*TASK DETAILS:*
Copy the data below exactly, but not the pictures it contains.
◇ ◇ ◇ ◇ ◇ ◇ ◇
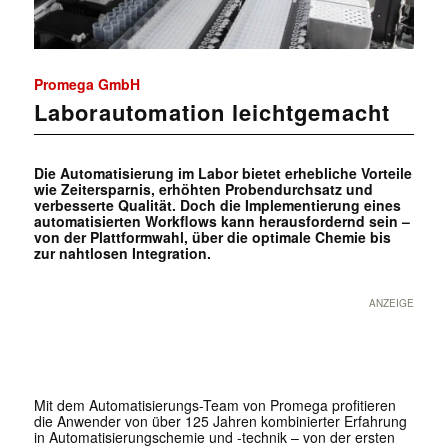
Promega GmbH
Laborautomation leichtgemacht
Die Automatisierung im Labor bietet erhebliche Vorteile
wie Zeitersparnis, erhöhten Probendurchsatz und
verbesserte Qualität. Doch die Implementierung eines
automatisierten Workflows kann herausfordernd sein –
von der Plattformwahl, über die optimale Chemie bis
zur nahtlosen Integration.
ANZEIGE
Mit dem Automatisie
rungs-Team von Promega
profitieren
die Anwender
von über 125 Jahren kom
binierter Erfahrung
in
Automatisierungschemie
und -technik – von der
ersten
◇ ◇ ◇ ◇ ◇ ◇ ◇
*FINISHED EXERCISE:*
Promega GmbH
Laborautomation leichtgemacht
Die Automatisierung im Labor bietet erhebliche Vorteile
wie Zeitersparnis, erhöhten Probendurchsatz und
verbesserte Qualität. Doch die Implementierung eines
automatisierten Workflows kann herausfordernd sein –
von der Plattformwahl, über die optimale Chemie bis
zur nahtlosen Integration.
ANZEIGE
Mit dem Automatisie
rungs-Team von Promega
profitieren
die Anwender
von über 125 Jahren kom
binierter Erfahrung
in
Automatisierungschemie
und -technik – von der
ersten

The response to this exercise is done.